- Ничего. Легкая самостоятельность ему не помешает.
- Нет. Иди и уложи его. Сейчас вечер?
- Да. Восемь часов.
- Иди. Иначе я буду нервничать. Что не показано.
- Хорошо. Я велю Павлику ложиться спать и сразу сюда.
И снова я то проваливался в сон, то снова всплывал, и сон мешался с явью, и всплывали такие подробности прошлой жизни, что я, знакомый с некоторыми закономерностями сновидений, понимал, что это подключается бодрствующая моя память.
И я видел двенадцатилетнего мальчика, худого, длинноносого, с прической под ноль (таково положение тогдашней школы, до седьмого класса стрижка под ноль, профилактика вшивости), у мальчика тонкая шея и плоский затылок, чуть кривоватые ноги - последствия голода раннего детства, на нем шаровары из какой-то непонятной ткани - свалявшиеся шарики ткани легко сощелкивались, и странная же куртка с какой-то вовсе немыслимой кокеткой. О, претензии нищеты: регланы, кокетки, бобочки.
В руках у мальчика сетки, а в сетках кастрюльки, одна побольше, другая поменьше. По мальчику, как по Канту, можно сверять часы. Потому что он идет в столовую, которая открывается после перерыва в три часа. Мальчик не хочет стоять в очереди, потому приходит ровнехонько к открытию столовой. Там со скидкой в двадцать пять процентов отпускаются обеды на дом.
И что удивительно: мальчик не стесняется носить эти сетки с кастрюльками через весь город. И этому есть объяснение: он сознает себя кормильцем. Да, узкие покатые плечи, нечистые шаровары (они не стирались, они просто выбрасывались, когда снашивались до дыр), опорки в галошах, в руках сетки - сирота.
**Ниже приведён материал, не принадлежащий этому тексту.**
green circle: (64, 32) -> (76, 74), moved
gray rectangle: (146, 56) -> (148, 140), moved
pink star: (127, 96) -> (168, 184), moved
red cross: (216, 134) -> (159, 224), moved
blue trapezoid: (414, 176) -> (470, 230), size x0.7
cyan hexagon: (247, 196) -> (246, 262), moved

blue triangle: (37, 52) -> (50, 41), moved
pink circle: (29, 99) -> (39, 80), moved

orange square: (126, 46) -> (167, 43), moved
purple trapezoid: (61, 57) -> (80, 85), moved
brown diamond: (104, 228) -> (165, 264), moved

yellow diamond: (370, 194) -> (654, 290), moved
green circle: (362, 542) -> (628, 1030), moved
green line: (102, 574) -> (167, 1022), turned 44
Это его ежедневный маршрут в течение двух лет, пока мальчик не стал подростком и не начал взбрыкивать - ему надо было проходить мимо окон Светы Панченко, в которую он был тайно влюблен.
И что еще удивляет: над мальчиком никто не смеялся, даже одноклассники. Опять же - сирота. Почти все росли без отцов, но они отцов и не знали, а тут положение особое - мальчик растет без матери, которую хорошо (о, даже слишком) помнит.
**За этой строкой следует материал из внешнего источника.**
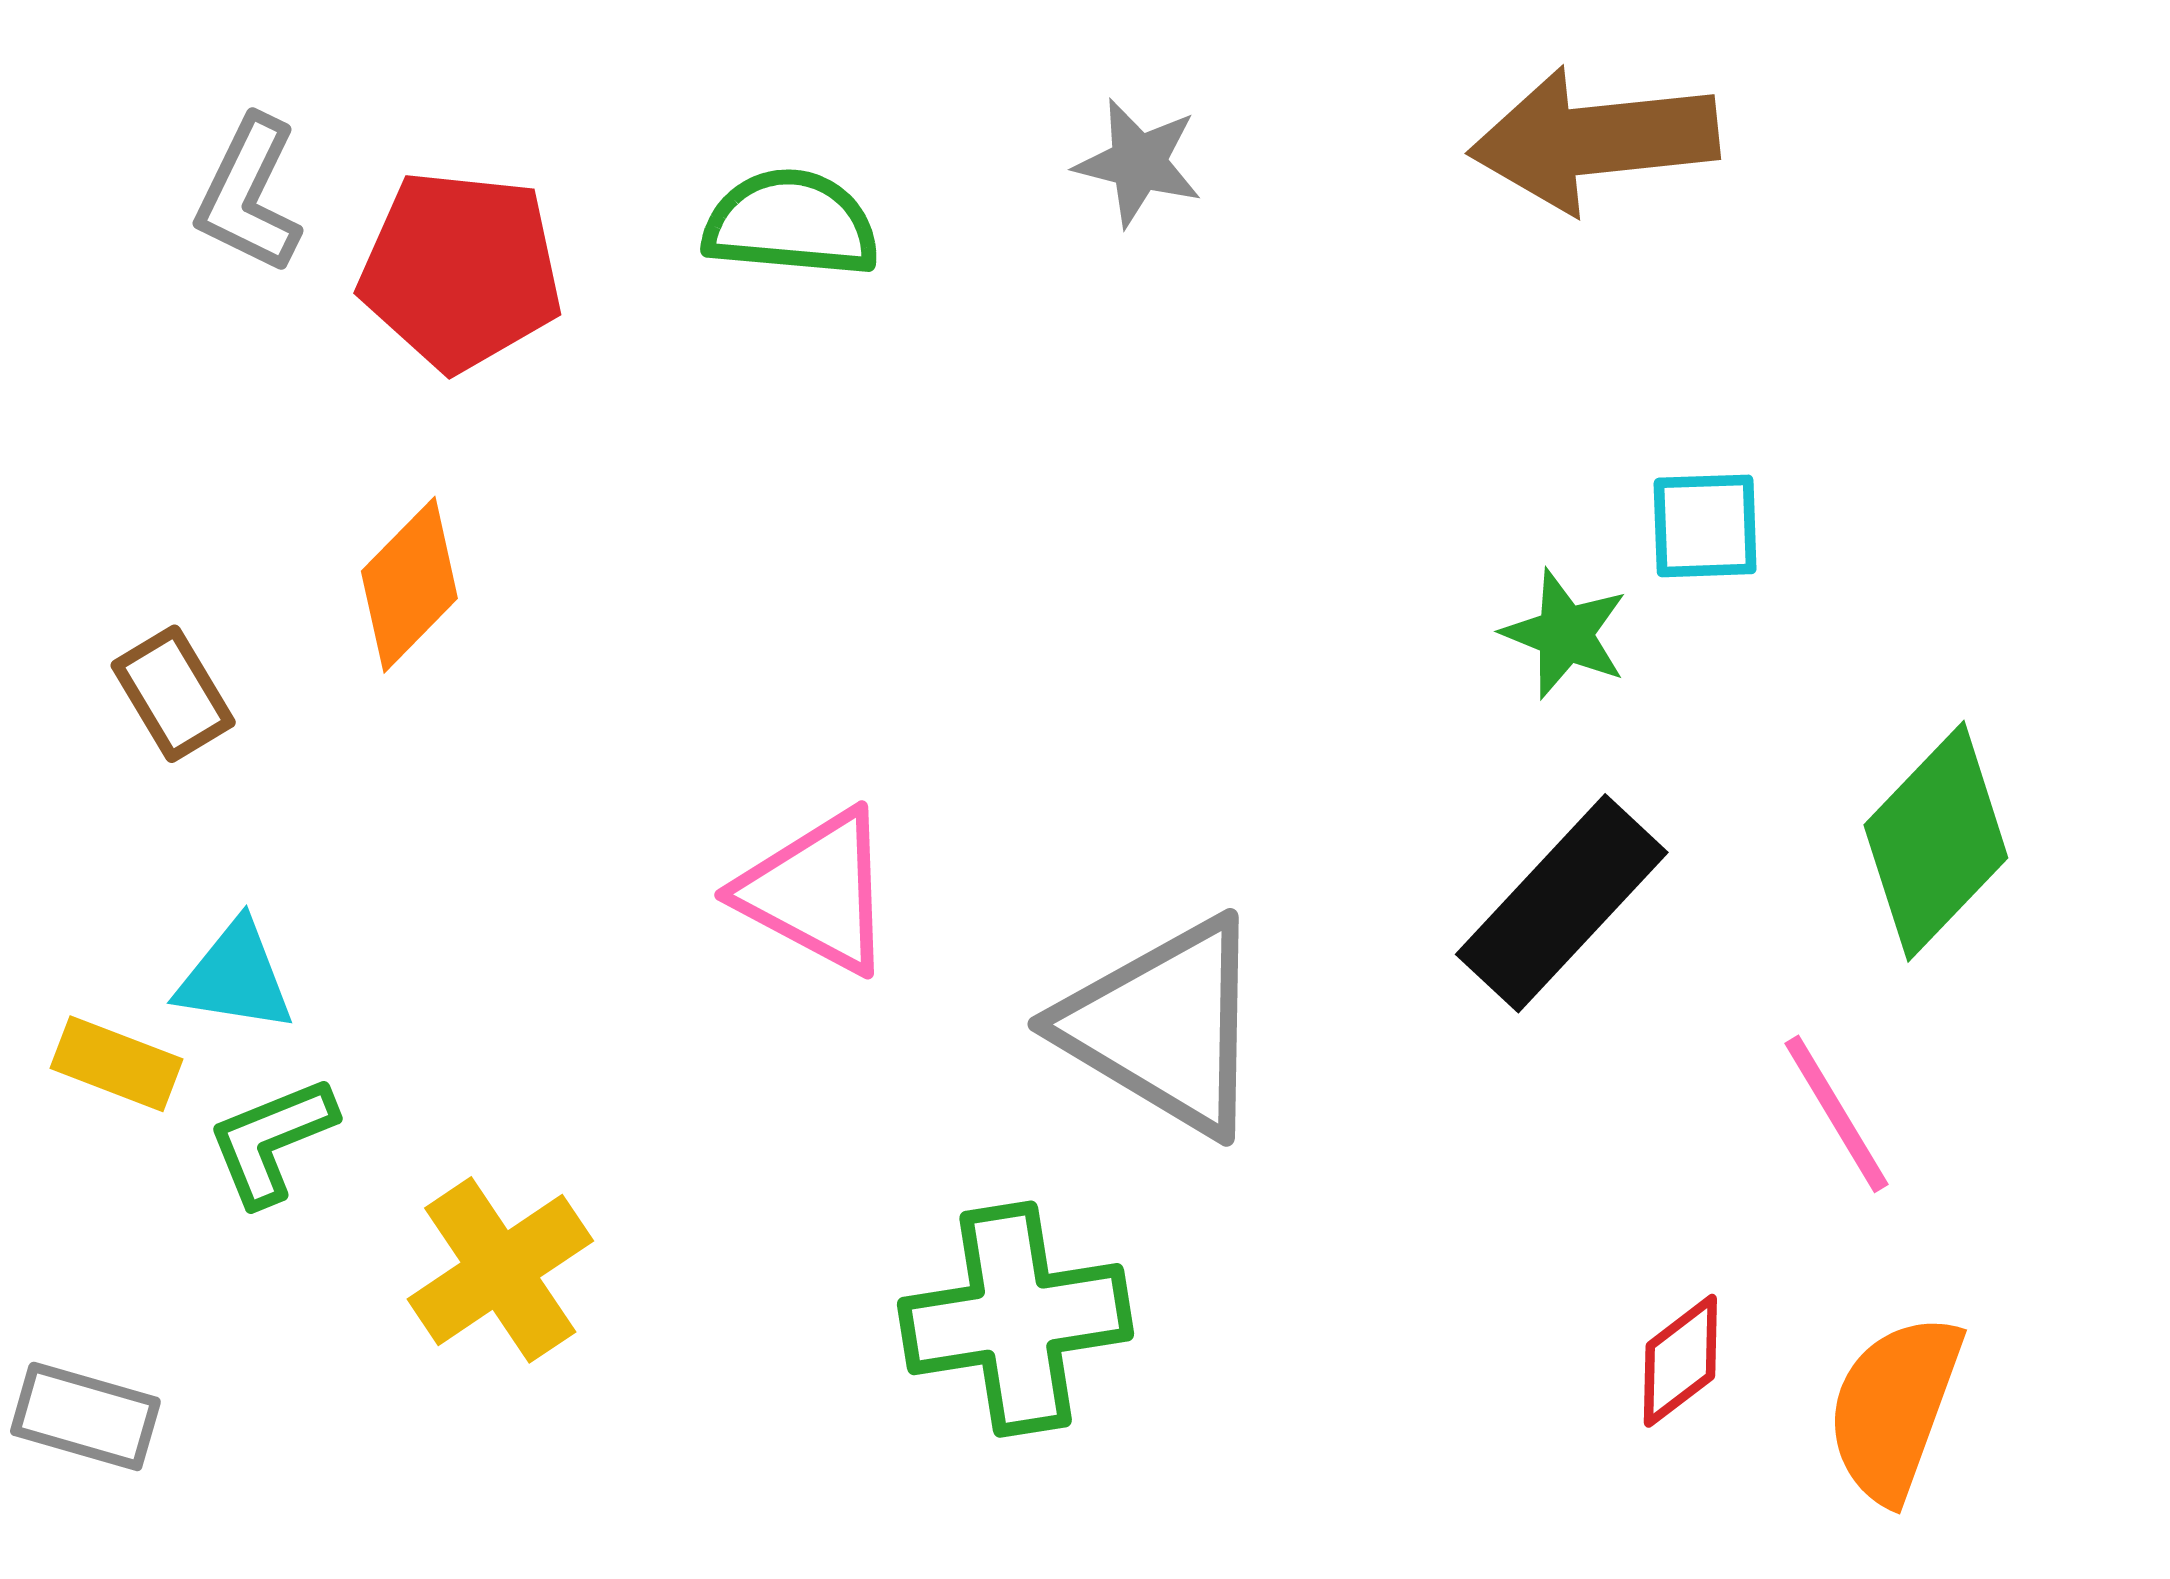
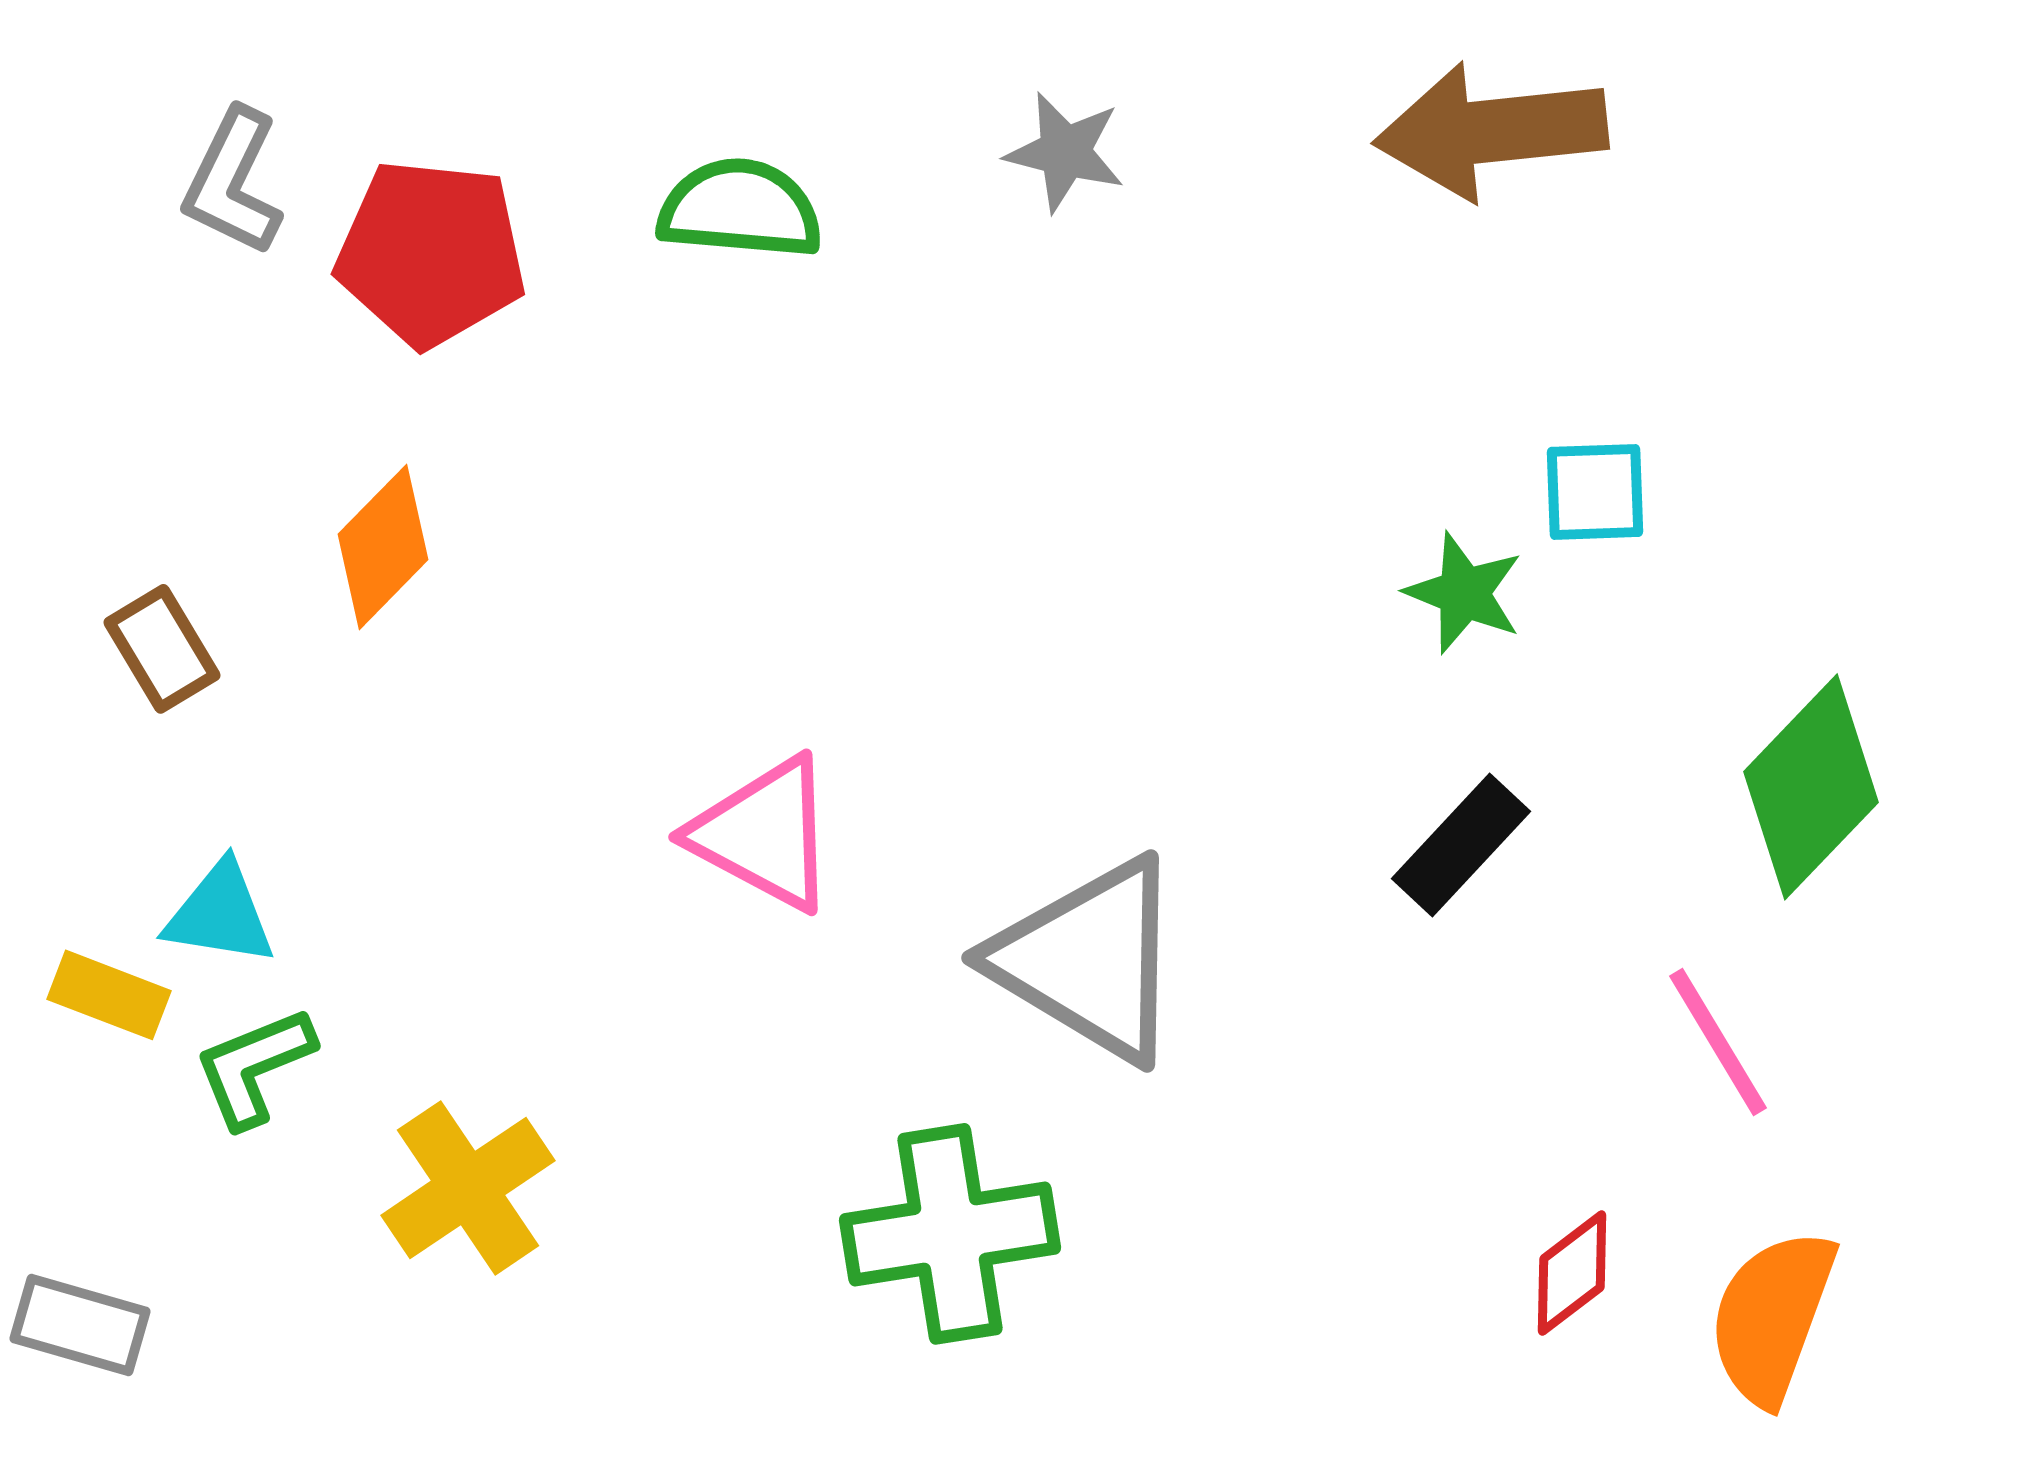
black rectangle: (1562, 903) -> (1461, 845), size x0.7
И мальчика в столовой ни разу не обсчитали. А потому что все официантки, и повара, и буфетчицы поочередно спрашивали: а где твоя мама? Она лентяйка? Нет, ответ, полный сдержанного достоинства (и это достоинство чуть подчеркивается, но лишь в той мере, чтоб достать сердце спрашивающего и не отпугнуть его стыдом), нет, моя мама не лентяйка, она умерла.
Излишне говорить, что мальчику дают куски получше и побольше. Потому что мальчик - живой пример другим детям. Вот он растет без матери, а не хулиган, вежливый и честный.
Да, честный. Однажды он выкинул номер: буфетчица передала ему десятку, и на следующий день мальчик ее вернул. Чем поверг всех в изумление - в среде, где упавшее с воза законно считается пропавшим, возврат денег - явление необычное. Так что некоторое время посудомойки выглядывали увидеть такого необыкновенного мальчугана.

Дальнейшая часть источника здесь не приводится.